The number of questionnaires collected is small (approximately 2% of our ACHD patients) which may limit some of the conclusions. The majority of patients were white British ethnic group which limits the ethnic diversity of our study population. In addition, we have not collected any data on socioeconomic status, disease severity or DNA rates and further studies are warranted to assess these.

Conclusions

To the best of our knowledge, this is the first survey-based study assessing patient experience within the NHSE ACHD Outreach network.
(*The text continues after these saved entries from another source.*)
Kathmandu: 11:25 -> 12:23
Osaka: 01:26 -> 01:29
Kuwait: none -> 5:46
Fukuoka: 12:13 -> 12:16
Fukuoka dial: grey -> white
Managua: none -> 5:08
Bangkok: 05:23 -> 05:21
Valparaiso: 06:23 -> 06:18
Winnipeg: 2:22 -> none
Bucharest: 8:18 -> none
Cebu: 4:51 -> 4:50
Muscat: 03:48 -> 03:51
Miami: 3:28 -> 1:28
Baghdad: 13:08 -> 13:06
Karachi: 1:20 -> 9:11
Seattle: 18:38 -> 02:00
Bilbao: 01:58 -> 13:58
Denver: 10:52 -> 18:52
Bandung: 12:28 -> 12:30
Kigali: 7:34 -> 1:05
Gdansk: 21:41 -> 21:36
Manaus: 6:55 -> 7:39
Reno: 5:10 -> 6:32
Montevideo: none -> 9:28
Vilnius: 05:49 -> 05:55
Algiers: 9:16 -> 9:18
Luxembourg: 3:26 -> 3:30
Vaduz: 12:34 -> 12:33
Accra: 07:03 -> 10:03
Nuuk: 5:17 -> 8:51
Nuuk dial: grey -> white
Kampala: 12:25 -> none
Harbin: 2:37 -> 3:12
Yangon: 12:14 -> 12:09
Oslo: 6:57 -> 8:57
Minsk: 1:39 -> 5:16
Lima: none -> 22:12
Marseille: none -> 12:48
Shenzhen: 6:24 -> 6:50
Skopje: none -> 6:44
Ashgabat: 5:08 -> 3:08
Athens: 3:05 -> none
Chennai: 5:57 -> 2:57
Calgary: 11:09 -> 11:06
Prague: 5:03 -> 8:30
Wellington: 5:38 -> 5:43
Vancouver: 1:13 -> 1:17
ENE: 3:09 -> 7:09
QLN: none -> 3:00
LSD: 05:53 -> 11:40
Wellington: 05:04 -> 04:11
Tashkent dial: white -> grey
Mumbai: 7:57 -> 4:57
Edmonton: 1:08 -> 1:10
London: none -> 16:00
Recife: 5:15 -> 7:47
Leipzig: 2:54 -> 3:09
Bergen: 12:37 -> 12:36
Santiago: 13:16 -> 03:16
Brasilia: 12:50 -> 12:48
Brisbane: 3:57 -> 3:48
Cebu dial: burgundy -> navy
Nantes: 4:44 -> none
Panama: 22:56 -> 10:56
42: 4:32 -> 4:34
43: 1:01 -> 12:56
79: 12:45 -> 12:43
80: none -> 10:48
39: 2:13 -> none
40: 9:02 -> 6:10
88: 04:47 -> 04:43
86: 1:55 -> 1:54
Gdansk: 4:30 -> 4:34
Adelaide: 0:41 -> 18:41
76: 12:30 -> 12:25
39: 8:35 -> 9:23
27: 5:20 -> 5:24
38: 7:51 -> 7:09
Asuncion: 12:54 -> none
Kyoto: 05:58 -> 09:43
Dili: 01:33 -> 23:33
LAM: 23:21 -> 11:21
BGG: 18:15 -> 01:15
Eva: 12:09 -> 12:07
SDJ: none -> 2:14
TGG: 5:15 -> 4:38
Our findings show that the development of ACHD Network Outreach clinics to facilitate services and appointments closer to patients’ homes, travel times are significantly reduced and high patient satisfaction is preserved. There is variation in patient care, including investigations performed on the clinic day, patient information leaflets and specialist nurse input. Standardisation of protocols for the “spoke” centres is recommended to ensure equity for all patients. Availability of investigations on the same day as clinic should be improved throughout the network.